1,"[{'elementName': 'Overall', 'elementDescriptio...",37.0,https://images.metmuseum.org/CRDImages/ad/web-...
2,"[{'elementName': 'Overall', 'elementDescriptio...",38.0,https://images.metmuseum.org/CRDImages/ad/web-...
3,"[{'elementName': 'Overall', 'elementDescriptio...",39.0,https://images.metmuseum.org/CRDImages/ad/web-...
4,"[{'elementName': 'Other', 'elementDescription'...",40.0,https://images.metmuseum.org/CRDImages/ad/web-...


In [10]:
# Different dimensions are stored, create a table that separated these types of dimensions
API_file['measurements'] = API_file['measurements'].astype(str)
measurements = API_file['measurements'].str.split('{',expand=True)
print(measurements.shape)
measurements.head()

(214481, 115)


Unnamed: 0,0,1,2,3,4,5,6,7,8,9,...,105,106,107,108,109,110,111,112,113,114
0,[,"'elementName': 'Overall', 'elementDescription'...","'Depth': 13.0175, 'Height': 61.9, 'Width': 37....",,,,,,,,...,,,,,,,,,,
1,[,"'elementName': 'Overall', 'elementDescription'...",'Height': 30.5}}],,,,,,,,...,,,,,,,,,,
2,[,"'elementName': 'Overall', 'elementDescription'...",'Height': 31.4}}],,,,,,,,...,,,,,,,,,,
3,[,"'elementName': 'Overall', 'elementDescription'...","'Height': 27.9, 'Width': 22.86}}]",,,,,,,,...,,,,,,,,,,
4,[,"'elementName': 'Other', 'elementDescription': ...","'Diameter': 7.62, 'Height': 16.6688}}]",,,,,,,,...,,,,,,,,,,


In [11]:
# Focus on the dimensions of 'Overall'
cnt = 0
for i in range(114):
    cnt = cnt + measurements[i].str.contains('Overall').sum()
    print('col',i,
          ', count"Overall": ', measurements[i].str.contains('Overall').sum(),
          ', NULL values: ',round((measurements[i].isna().sum())/measurements.shape[0]*100,1),' %')
cnt

col 0 , count"Overall":  0 , NULL values:  0.0  %
col 1 , count"Overall":  105910 , NULL values:  19.8  %
col 2 , count"Overall":  0 , NULL values:  19.8  %
col 3 , count"Overall":  9857 , NULL values:  86.6  %
col 4 , count"Overall":  0 , NULL values:  86.6  %
col 5 , count"Overall":  2036 , NULL values:  97.0  %
col 6 , count"Overall":  0 , NULL values:  97.0  %
col 7 , count"Overall":  444 , NULL values:  99.2  %
col 8 , count"Overall":  0 , NULL values:  99.2  %
col 9 , count"Overall":  212 , NULL values:  99.6  %
col 10 , count"Overall":  0 , NULL values:  99.6  %
col 11 , count"Overall":  144 , NULL values:  99.8  %
col 12 , count"Overall":  0 , NULL values:  99.8  %
col 13 , count"Overall":  93 , NULL values:  99.9  %
col 14 , count"Overall":  0 , NULL values:  99.9  %
col 15 , count"Overall":  57 , NULL values:  99.9  %
col 16 , count"Overall":  0 , NULL values:  99.9  %
col 17 , count"Overall":  49 , NULL values:  99.9  %
col 18 , count"Overall":  0 , NULL values:  99.9  %
col

118986

In [12]:
# Drop the columns 61 to 114 as they do not contain dimensions of 'Overall'
measurements.drop(labels=np.arange(61,115),axis='columns',inplace=True)

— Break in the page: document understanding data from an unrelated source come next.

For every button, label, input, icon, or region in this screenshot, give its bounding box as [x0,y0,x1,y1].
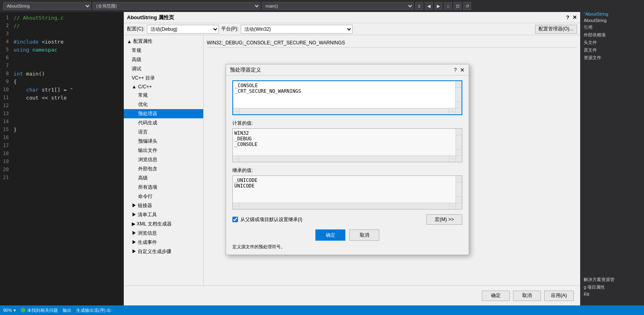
property-dialog-help-btn[interactable]: ? [566,14,569,20]
tree-item-optimization[interactable]: 优化 [124,100,203,109]
code-line-6: 6 [0,54,124,62]
config-label: 配置(C): [127,26,145,32]
code-line-10: 10 char str1[] = " [0,86,124,94]
code-line-3: 3 [0,30,124,38]
preproc-edit-hscrollbar: ◀ ▶ [233,108,455,114]
tree-item-precompiled[interactable]: 预编译头 [124,137,203,146]
tree-item-build-events[interactable]: ▶ 生成事件 [124,238,203,247]
tree-item-codegen[interactable]: 代码生成 [124,118,203,128]
tree-item-output-files[interactable]: 输出文件 [124,146,203,155]
preproc-computed-scroll-left[interactable]: ◀ [233,156,239,162]
tree-item-preprocessor[interactable]: 预处理器 [124,109,203,118]
tree-item-vc-dirs[interactable]: VC++ 目录 [124,74,203,83]
right-panel-item-aboutstring[interactable]: AboutString [582,17,642,24]
nav-bookmark-btn[interactable]: ⊡ [454,2,462,10]
solution-explorer-link[interactable]: 解决方案资源管 [584,276,641,283]
code-line-5: 5 using namespac [0,46,124,54]
code-line-9: 9 { [0,78,124,86]
preproc-macro-btn[interactable]: 宏(M) >> [426,214,462,225]
tree-item-command-line[interactable]: 命令行 [124,192,203,201]
right-panel-item-headers[interactable]: 头文件 [582,39,642,46]
preproc-edit-scroll-up[interactable]: ▲ [456,81,462,88]
preproc-inherited-hscrollbar: ◀ ▶ [233,203,456,209]
tree-item-external-include[interactable]: 外部包含 [124,164,203,173]
preproc-close-btn[interactable]: ✕ [460,67,465,73]
preproc-action-buttons: 确定 取消 [232,229,462,241]
preproc-edit-scroll-left[interactable]: ◀ [233,108,240,114]
preproc-inherit-checkbox[interactable] [232,217,238,222]
code-line-15: 15 } [0,126,124,134]
nav-home-btn[interactable]: ⌂ [444,2,452,10]
preproc-inherited-scroll-up[interactable]: ▲ [456,176,462,182]
preproc-computed-corner [456,156,462,162]
right-panel-item-resources[interactable]: 资源文件 [582,54,642,62]
preproc-edit-scroll-right[interactable]: ▶ [449,108,455,114]
nav-plus-btn[interactable]: ± [415,2,423,10]
preproc-help-btn[interactable]: ? [454,67,457,73]
platform-label: 平台(P): [221,26,238,32]
tree-item-all-options[interactable]: 所有选项 [124,183,203,192]
tree-item-debug[interactable]: 调试 [124,64,203,74]
preproc-title-text: 预处理器定义 [230,66,261,74]
code-line-13: 13 [0,110,124,118]
preproc-computed-scroll-down[interactable]: ▼ [456,149,462,156]
preproc-inherited-scrollbar: ▲ ▼ [456,176,462,203]
project-properties-link[interactable]: g 项目属性 [584,283,641,291]
status-green-dot [21,308,26,313]
code-line-7: 7 [0,62,124,70]
preproc-computed-scroll-right[interactable]: ▶ [449,156,456,162]
right-panel-item-external-deps[interactable]: 外部依赖项 [582,31,642,39]
property-config-toolbar: 配置(C): 活动(Debug) 平台(P): 活动(Win32) 配置管理器(… [124,23,580,35]
code-line-20: 20 [0,165,124,173]
right-panel-item-references[interactable]: 引用 [582,24,642,31]
property-apply-btn[interactable]: 应用(A) [544,291,574,301]
preproc-edit-scrollbar: ▲ ▼ [455,81,462,108]
nav-back-btn[interactable]: ◀ [425,2,433,10]
preproc-edit-scroll-down[interactable]: ▼ [456,102,462,108]
preproc-inherited-scroll-left[interactable]: ◀ [233,203,239,209]
preproc-corner [455,108,462,114]
preproc-computed-hscrollbar: ◀ ▶ [233,156,456,162]
right-panel-bottom: 解决方案资源管 g 项目属性 RIt [581,274,644,299]
platform-select[interactable]: 活动(Win32) [241,25,353,34]
tree-item-cpp[interactable]: ▲ C/C++ [124,83,203,91]
property-cancel-btn[interactable]: 取消 [513,291,541,301]
preproc-inherited-scroll-right[interactable]: ▶ [449,203,456,209]
config-select[interactable]: 活动(Debug) [147,25,219,34]
property-ok-btn[interactable]: 确定 [482,291,510,301]
preproc-computed-scroll-up[interactable]: ▲ [456,129,462,135]
code-line-1: 1 // AboutString.c [0,14,124,22]
preproc-inherited-scroll-down[interactable]: ▼ [456,196,462,203]
nav-forward-btn[interactable]: ▶ [434,2,442,10]
tree-item-linker[interactable]: ▶ 链接器 [124,201,203,210]
scope-select[interactable]: (全局范围) [93,2,260,10]
tree-item-custom-build[interactable]: ▶ 自定义生成步骤 [124,247,203,256]
tree-item-xml-doc[interactable]: ▶ XML 文档生成器 [124,219,203,229]
status-bar: 90% ▾ 未找到相关问题 输出 生成输出流(序) 出: [0,305,644,315]
tree-item-advanced2[interactable]: 高级 [124,173,203,183]
nav-refresh-btn[interactable]: ↺ [463,2,471,10]
status-output-tab[interactable]: 输出 [63,307,71,313]
preproc-inherit-label: 从父级或项目默认设置继承(I) [240,216,302,223]
tree-item-language[interactable]: 语言 [124,128,203,137]
tree-item-cpp-general[interactable]: 常规 [124,91,203,100]
code-line-2: 2 // [0,22,124,30]
code-editor: 1 // AboutString.c 2 // 3 4 #include <io… [0,12,124,305]
preproc-ok-btn[interactable]: 确定 [315,229,345,241]
tree-item-config-root[interactable]: ▲ 配置属性 [124,37,203,46]
preproc-cancel-btn[interactable]: 取消 [349,229,379,241]
right-panel-item-sources[interactable]: 原文件 [582,46,642,54]
computed-label: 计算的值: [232,120,462,127]
preproc-description: 定义源文件的预处理符号。 [232,244,462,250]
config-manager-btn[interactable]: 配置管理器(O)... [535,25,577,34]
inherited-label: 继承的值: [232,167,462,174]
property-dialog-close-btn[interactable]: ✕ [573,14,577,20]
function-select[interactable]: main() [262,2,414,10]
project-select[interactable]: AboutString [3,2,91,10]
tree-item-general[interactable]: 常规 [124,46,203,55]
tree-item-manifest[interactable]: ▶ 清单工具 [124,210,203,219]
code-line-11: 11 cout << strle [0,94,124,102]
tree-item-browse-info[interactable]: 浏览信息 [124,155,203,164]
tree-item-browse-info2[interactable]: ▶ 浏览信息 [124,229,203,238]
tree-item-advanced[interactable]: 高级 [124,55,203,64]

In the following cells, I retrieve the dimensions of 'Overall' for each piece, and when no 'Overall' dimensions are given, I take the dimensions given first.

In [13]:
mask_overall = pd.DataFrame(np.zeros(measurements.shape))
for col in range(measurements.shape[1]):
    mask_overall[col] = measurements[col].str.contains("Overall",na=False)
mask_overall = ~mask_overall.astype(bool)

In [14]:
mask_overall.drop(columns=[60],inplace=True)
measurements.drop(columns=[0],inplace=True)

In [15]:
dict_shift = dict(zip(np.arange(0,60), np.arange(1,61)))
mask_overall.rename(columns=dict_shift,inplace=True)

In [16]:
meas_overall = measurements.mask(mask_overall, other=np.nan)

In [17]:
sel_measurements = meas_overall[2]
for col in range(4,61,2):
    sel_measurements.fillna(value=meas_overall[col],inplace=True)

sel_measurements.fillna(value=measurements[2],inplace=True)

In [18]:
print('% of missing values:', round(sel_measurements.isna().sum()/sel_measurements.shape[0]*100,1),'%')

% of missing values: 19.8 %


In [19]:
sel_measurements = sel_measurements.str.split(pat='}',expand=True)[0]

In [20]:
API_file['measurements'] = sel_measurements

Now that I have selected the first "block" of dimensions, I want to extract them into numerical columns.

In [21]:
uniqueDim = API_file['measurements'].str.split(',',expand=True)
print('Size of dataframe after expanding: ', uniqueDim.shape)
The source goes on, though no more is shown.